Ring-Opening Metathesis Polymerization Of Functionalized Cyclooctene And The Micellization Of Block Copolymers

Ring-opening metathesis polymerization (ROMP) is a widely used tool to synthesize well-defined and highly functionalized polymers, which has attracted considerable research attention recently in the field of polymer chemistry. Room temperature ionic liquids (RTILs), water, and supercritical CO₂ are considered as potential solvents for clean chemical processes and used widely in polymer synthesis. In this paper, we investigated the polymerization performances of functionalized cyclooctenes in ionic liquid [BMIm]PF6 and synthesized the block copolymers via ROMP in [BMIm]PF₆. The micellar characteristics of the block copolymer in selective solvent (THF) were investigated.The novel monomers of 5-substituted cyclooctene including 5-hydroxyl-1-cyclooctene (monomer 4) and 3-methyl-1-[acetyloxy-(5-cyclooctenyl)]-imidazol-1-ium tetrafluoroborate) (monomer 7) were first synthesized. The characterization of the synthesized monomer was carried out by ¹H NMR, ¹³C NMR, MS, and elemental analysis. In ¹H NMR spectroscopy, alkene protons signals of the cyclooctenyl ring appeared approximately at 5.5-5.7 ppm.

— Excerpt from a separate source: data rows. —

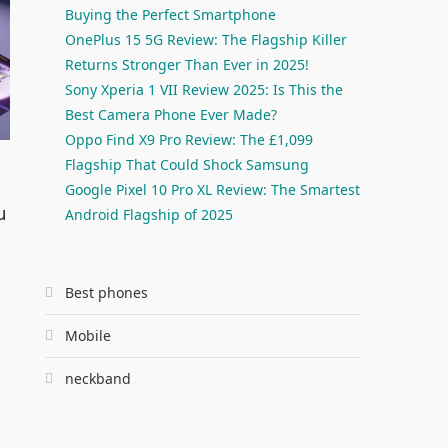
Buying the Perfect Smartphone
OnePlus 15 5G Review: The Flagship Killer
Returns Stronger Than Ever in 2025!
Sony Xperia 1 VII Review 2025: Is This the
Best Camera Phone Ever Made?
Oppo Find X9 Pro Review: The £1,099
Flagship That Could Shock Samsung
Google Pixel 10 Pro XL Review: The Smartest
u
Android Flagship of 2025
Best phones
Mobile
neckband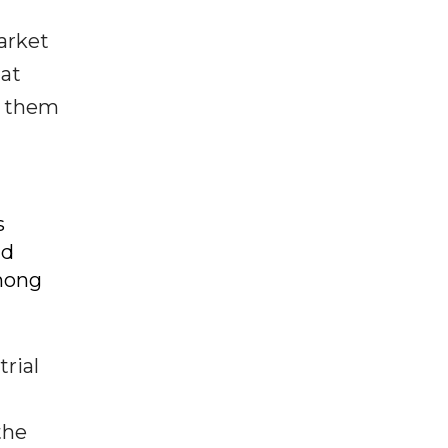
arket
 at
g them
s
nd
mong
rial
the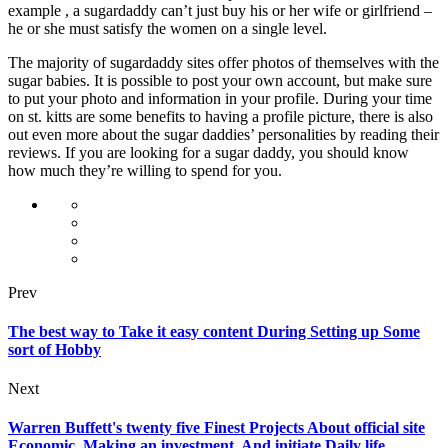
example , a sugardaddy can’t just buy his or her wife or girlfriend –
he or she must satisfy the women on a single level.
The majority of sugardaddy sites offer photos of themselves with the
sugar babies. It is possible to post your own account, but make sure
to put your photo and information in your profile. During your time
on st. kitts are some benefits to having a profile picture, there is also
out even more about the sugar daddies’ personalities by reading their
reviews. If you are looking for a sugar daddy, you should know
how much they’re willing to spend for you.
Prev
The best way to Take it easy content During Setting up Some
sort of Hobby
Next
Warren Buffett's twenty five Finest Projects About official site
Economic, Making an investment, And initiate Daily life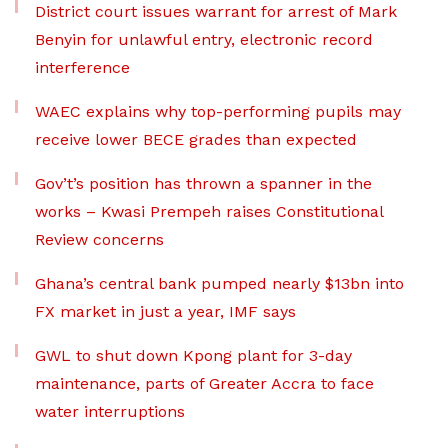
District court issues warrant for arrest of Mark
Benyin for unlawful entry, electronic record
interference
WAEC explains why top-performing pupils may
receive lower BECE grades than expected
Gov’t’s position has thrown a spanner in the
works – Kwasi Prempeh raises Constitutional
Review concerns
Ghana’s central bank pumped nearly $13bn into
FX market in just a year, IMF says
GWL to shut down Kpong plant for 3-day
maintenance, parts of Greater Accra to face
water interruptions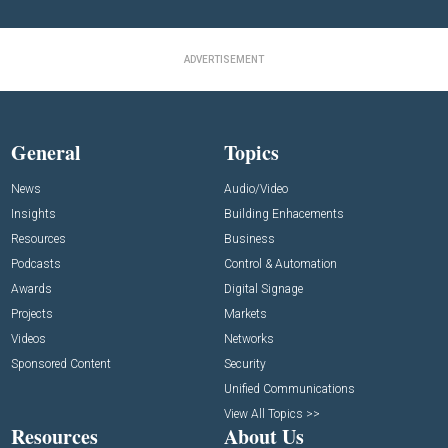
ADVERTISEMENT
General
Topics
News
Audio/Video
Insights
Building Enhacements
Resources
Business
Podcasts
Control & Automation
Awards
Digital Signage
Projects
Markets
Videos
Networks
Sponsored Content
Security
Unified Communications
View All Topics >>
Resources
About Us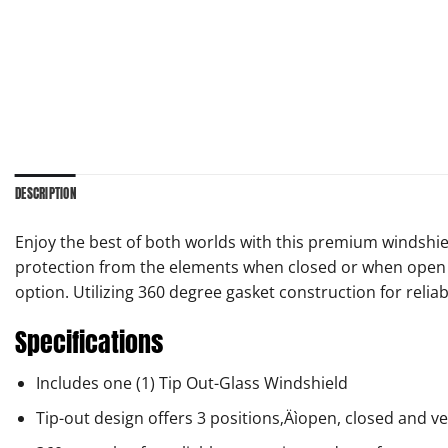
DESCRIPTION
Enjoy the best of both worlds with this premium windshiel
protection from the elements when closed or when open y
option. Utilizing 360 degree gasket construction for relia
Specifications
Includes one (1) Tip Out-Glass Windshield
Tip-out design offers 3 positions‚Äìopen, closed and v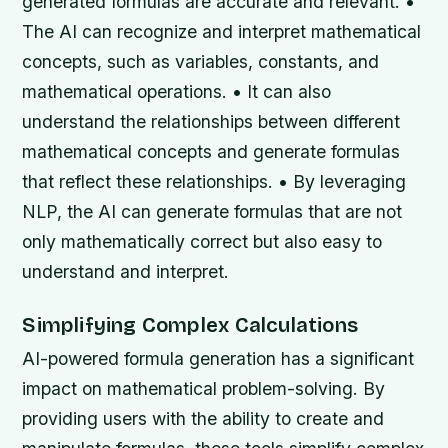
generated formulas are accurate and relevant. •
The AI can recognize and interpret mathematical
concepts, such as variables, constants, and
mathematical operations. • It can also
understand the relationships between different
mathematical concepts and generate formulas
that reflect these relationships. • By leveraging
NLP, the AI can generate formulas that are not
only mathematically correct but also easy to
understand and interpret.
Simplifying Complex Calculations
AI-powered formula generation has a significant
impact on mathematical problem-solving. By
providing users with the ability to create and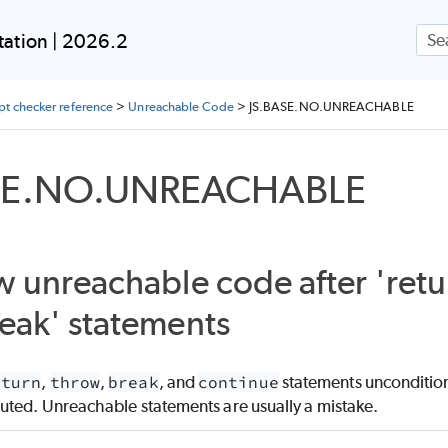
Skip To Main Content
ation | 2026.2
ipt checker reference
>
Unreachable Code
>
JS.BASE.NO.UNREACHABLE
SE.NO.UNREACHABLE
w unreachable code after 'retur
eak' statements
eturn
,
throw
,
break
, and
continue
statements unconditiona
uted. Unreachable statements are usually a mistake.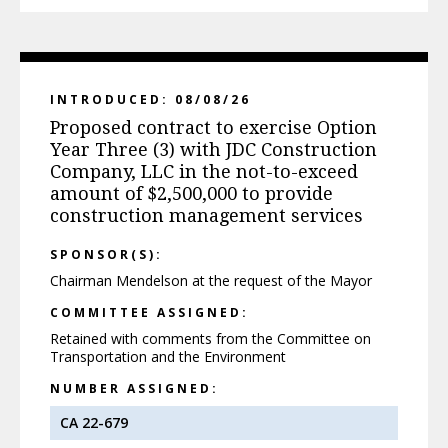
INTRODUCED: 08/08/26
Proposed contract to exercise Option
Year Three (3) with JDC Construction
Company, LLC in the not-to-exceed
amount of $2,500,000 to provide
construction management services
SPONSOR(S):
Chairman Mendelson at the request of the Mayor
COMMITTEE ASSIGNED:
Retained with comments from the Committee on
Transportation and the Environment
NUMBER ASSIGNED:
CA 22-679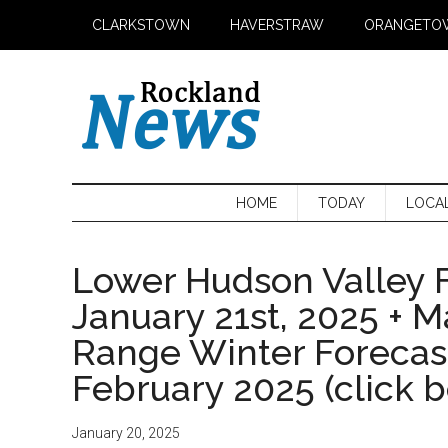
Skip
Skip
Skip
CLARKSTOWN
HAVERSTRAW
ORANGETO
to
to
to
main
secondary
primary
content
menu
sidebar
HOME
TODAY
LOCA
Lower Hudson Valley F
January 21st, 2025 + 
Range Winter Foreca
February 2025 (click 
January 20, 2025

Upon ring-opening and subsequent polymerization, these protons signals shifted upfield to approximately 5.38-5.39 ppm, this indicated the polymerization had occurred and the monomers had turned to be polymers. The obtained polymer was characterized via ¹HNMR spectroscopy and GPC. It was shown that the conversion of the monomer 4 was significantly higher when polymerization was carried out in ionic liquid compared to that in CH₂Cl₂, however, the conversion of charged monomer 7 performed in the ionic liquid reduced compared to that in CH₂Cl₂. The obtained polymers have markedly improved control over the molecular weights and polydispersities, which implied the higher initiation efficiency in [BMIm] PF₆.The kinetics of the initiation and propagation for ROMP of the charged monomer 7 catalyzed by Grubbs' catalyst [RuCl₂(PCy₃)(SIMes)(CHPh)] in [BMIm]PF₆ and CDCl₃ were measured by ¹H-NMR spectroscopy, respectively. The polymerization performances were much different in CDCl₃ and [BMIm] PF₆. Activation equation for the polymerization process in ionic liquid was also determined.Furthermore, a one-pot method was successfully used to synthesize block copolymers in [BMIm]PF₆. The prepared block copolymers can self-assemble spontaneously in THF to form polymeric micelles, which was confirmed by DLS, AFM, and TEMmeasurement.